<h1 style=text-align:center;color:brown;font:bold> Data PreProcessing </h1>

## Divided into 6 parts
    * Common Data preparation tasks
    * Data Cleaning
    * Feature Selection
    * Data Transformation
    * Feature engineering
    * Dimensionality Reduction

<h1 style=text-align:center;color:blue;font:bold> Data Preparation </h1>

### Data Preparation - Without data leakage
    Data preparation is nothing but transforming raw data into a form that is more suitable for modeling

To Avoid Data leakage, one has to divide the dataset at the beginning itself.
Then apply all kinds of data preparation techniques.
The steps should be as follow :
* Split Data
* Fit Data preparation on train dataset
* Apply Data preparation to train and test dataset
* Evaluate models

#### Data preparation with train and test sets

In [3]:
# Prepare a Classification dataset
from sklearn.datasets import make_classification

# define dataset 
X, y = make_classification(n_samples = 1000, n_features=20, n_informative=15, n_redundant=5,random_state=12)

# summarize the dataset
print(X.shape, y.shape)

(1000, 20) (1000,)


#### Train-test evaluation with Naive data preparation

In [4]:
# Standardize the data set
from sklearn.preprocessing import MinMaxScaler
scaler = MinMaxScaler()
X = scaler.fit_transform(X)


In [5]:
# split data into train and test
from sklearn.model_selection import train_test_split
X_train, X_test, y_train, y_test = train_test_split(X, y, test_size=0.33, random_state=12)

In [6]:
# fit the model
from sklearn.linear_model import LogisticRegression
model = LogisticRegression()
model.fit(X_train, y_train)

In [7]:
# evaluate the model
y_hat = model.predict(X_test)

# evaluate predictions
from sklearn.metrics import accuracy_score
accuracy = accuracy_score(y_test, y_hat)
print("Accuracy is %s" %(round(accuracy*100,2)))

Accuracy is 78.18


#### Train-test evaluation with Correct Data Preparation

In [8]:
from sklearn.datasets import make_classification
from sklearn.model_selection import train_test_split
from sklearn.preprocessing import MinMaxScaler
from sklearn.linear_model import LogisticRegression
from sklearn.metrics import accuracy_score

# create dataset
X, y = make_classification(n_samples = 1000, n_features = 20, n_informative=15, n_redundant=5, random_state=1)
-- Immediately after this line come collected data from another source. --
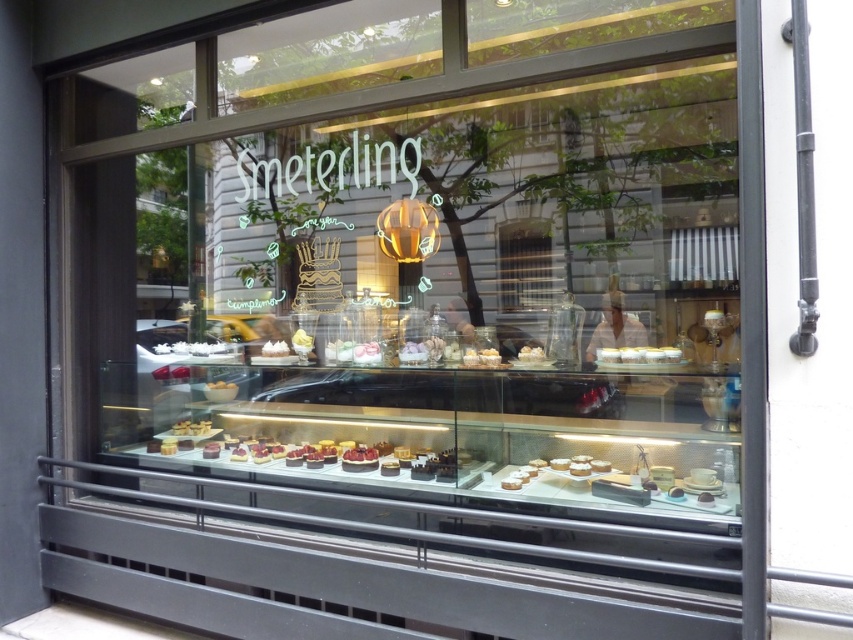 Who is more forward, (x=260, y=349) or (x=520, y=356)?

Point (x=520, y=356) is more forward.

Can you confirm if white cream cake at center is positioned to the left of white glossy cake at center?

Indeed, white cream cake at center is positioned on the left side of white glossy cake at center.

Is point (288, 348) more distant than point (532, 352)?

Yes.

The image size is (853, 640). I want to click on white cream cake at center, so click(276, 348). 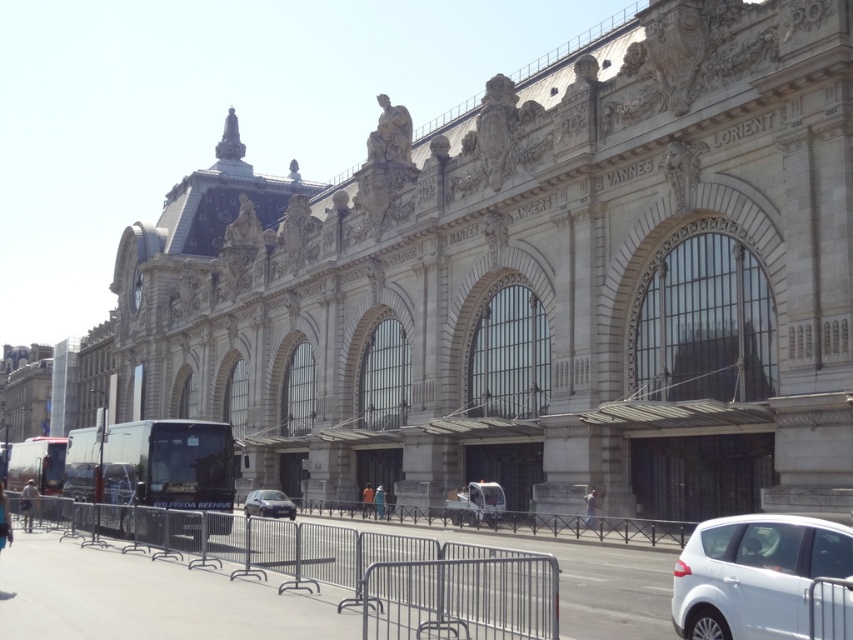 You are a pedestrian standing in front of the grand building and see both the matte black bus at lower left and the metallic silver bus at lower left. Which bus takes up more space in the image?

The metallic silver bus at lower left takes up more space in the image since the matte black bus at lower left occupies less space than it.

You are a fashion designer observing two jackets in an image of a historical train station. The scene includes a light brown leather jacket at lower left and an orange fabric jacket at center. Which jacket is covering the other one?

The light brown leather jacket at lower left is positioned over the orange fabric jacket at center, meaning it is covering the other jacket.

You are standing in front of the grand ornate building with the names Lorient, Vannes, and Nantes inscribed on it. You notice a point labeled at coordinates (36, 465). Based on the building facade details, what object is located at that point?

The point at coordinates (36, 465) indicates a metallic silver bus at lower left. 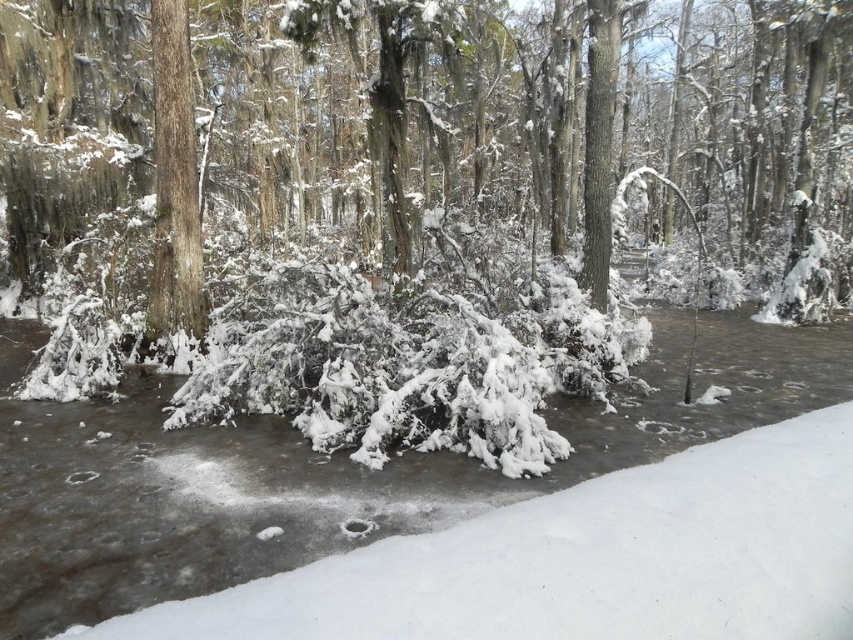 Can you confirm if white frosted stream at center is wider than smooth bark tree at center?

Indeed, white frosted stream at center has a greater width compared to smooth bark tree at center.

Who is more forward, (756, 404) or (166, 282)?

Positioned in front is point (756, 404).

The height and width of the screenshot is (640, 853). I want to click on white frosted stream at center, so click(x=322, y=470). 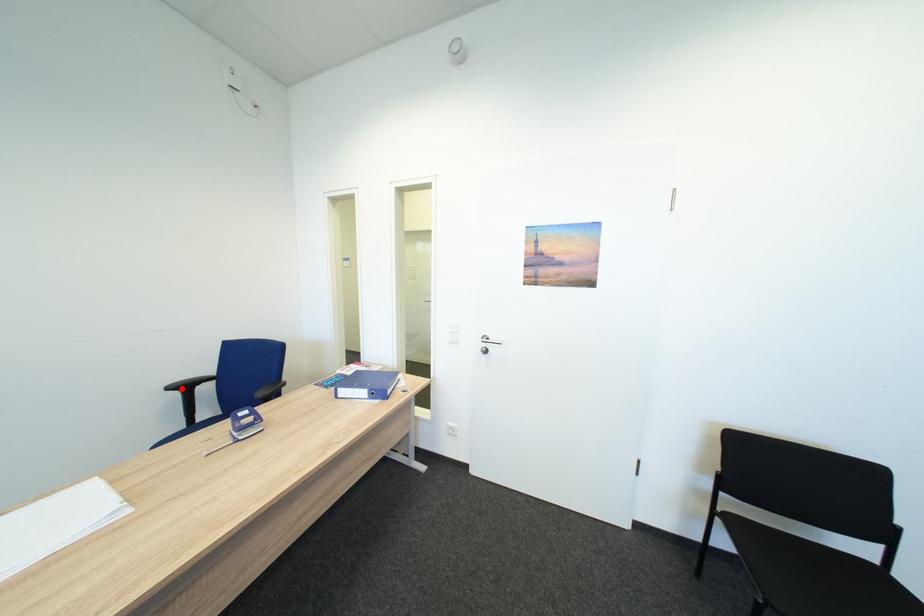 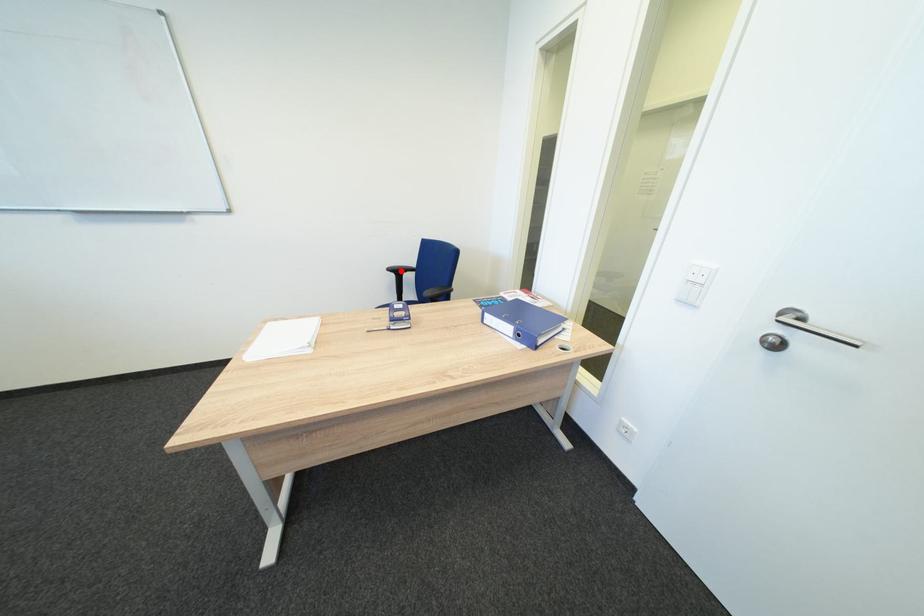 I am providing you with two images of the same scene from different viewpoints. A red point is marked on the first image and another point is marked on the second image. Is the red point in image1 aligned with the point shown in image2?

Yes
# Divide data into train and test
X_train, X_test, y_train, y_test = train_test_split(X, y, test_size = 0.33, random_state = 1)

# Data normalization
scaler = MinMaxScaler()
scaler.fit(X_train)
X_train = scaler.transform(X_train)
X_test = scaler.transform(X_test)

# model building
model = LogisticRegression()
model.fit(X_train, y_train)

# Evaluating model
y_hat = model.predict(X_test)
Accuracy = accuracy_score(y_test, y_hat)
print("Accuracy is %s"%(round(Accuracy*100,2)))

Accuracy is 87.88


> We can clearly see that there is a considerable difference between a model with naive data preparation and model with correct data preparation

### Data preparation with K-Fold cross validation

#### Cross validation with naive data preparation

In [9]:
from numpy import mean, std
from sklearn.datasets import make_classification
from sklearn.preprocessing import MinMaxScaler
from sklearn.linear_model import LogisticRegression
from sklearn.model_selection import RepeatedStratifiedKFold
from sklearn.model_selection import cross_val_score
from sklearn.metrics import accuracy_score

# making a dataset
X, y = make_classification(n_samples=1000, n_features = 20, n_informative=15, n_redundant=5, random_state=123)

# data normalization
scaler = MinMaxScaler()
X_train = scaler.fit_transform(X)

# define the model
model = LogisticRegression()

# evaluating the model
cv = RepeatedStratifiedKFold(n_splits=10, n_repeats=3, random_state=1)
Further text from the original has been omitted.